The oil sands don't need another environmental headache but they're getting one, courtesy of concerns about the possible extinction of caribou.

A major environmental group, the Canadian Parks and Wilderness Society, is calling on Alberta Premier Ed Stelmach to set aside from development more than half the area in and around the oil sands to prevent the region's dwindling caribou herds from being wiped out.

In a letter to the Premier on Monday, the group said placing large parts of bitumen-rich northeastern Alberta off-limits to development would help the province repair some of the damage the oil sands have inflicted on its global image.

"Protection of caribou and wildlife habitat would send a strong message to the entire world that we in Alberta do intend to meet our commitments to sustainable resource development and maintenance of our biodiversity," the letter said.

Dave Ealey, a spokesman for Alberta Sustainable Resource Development, the ministry responsible for wildlife protection, said the province is looking for a caribou plan "that balances all the different considerations for that region," including economic development. "Our objective is still to ensure that we have caribou on the landscape," he said.

The Canadian Association of Petroleum Producers declined to comment on the environmental group's proposal. But David Pryce, a vice-president with the industry association, said there are many steps that could be taken to help the caribou, including protecting them from predators.

Caribou are at risk because the species needs large wilderness tracts of old-growth boreal forest for food and to escape wolves, their main predator. Forest clearing for logging, roads and oil development create new-growth tree stands and landscapes that favour the spread of deer and moose, population shifts that in turn attract wolves.

Concerns increased last year when an Alberta committee advising the government on the caribou living in the Athabasca region that contains the oil sands predicted they would go extinct there in two to four decades, unless thousands of square kilometres were set aside. It said only about 900 caribou remain in the region. There are caribou in many northern areas of Canada, but numbers are generally dwindling and the federal government, along with Alberta, has designated them as a threatened species.

The committee said the province may have to cull wolves in some areas for at least the next century to protect the reindeer-like animals. It also recommended consideration be given to the extreme step of rounding up pregnant caribou and having them give birth in fenced pens to reduce the number of young animals eaten by wolves.

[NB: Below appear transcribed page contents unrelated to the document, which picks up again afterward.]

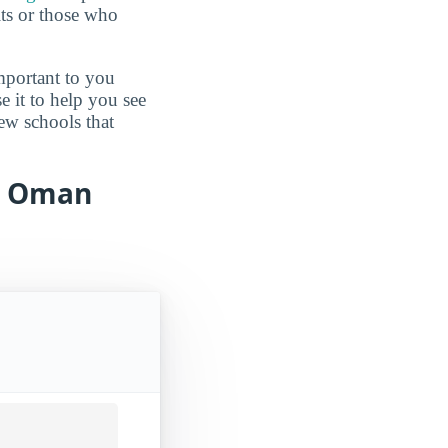
lts or those who
mportant to you
e it to help you see
ew schools that
om Oman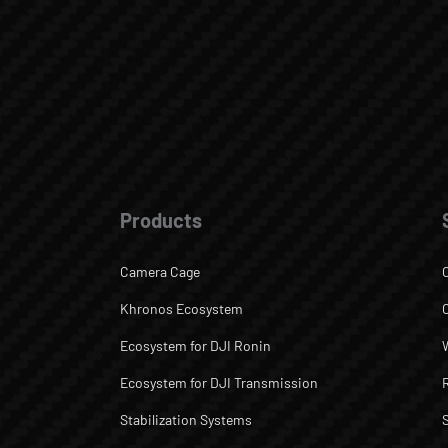
Products
Camera Cage
Khronos Ecosystem
Ecosystem for DJI Ronin
Ecosystem for DJI Transmission
Stabilization Systems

Helene Walsh, a conservation director with the Canadian Parks and Wilderness Society, said her organization fears the province, when faced with the choice between preserving caribou and helping the oil industry, will sacrifice the animals. Caribou numbers in the oil sands area have dropped by nearly 50 per cent since 1993, according to figures the group sent Mr. Stelmach.

"I think they're almost doomed because industry and the government don't seem willing to take their plight seriously," Ms. Walsh said.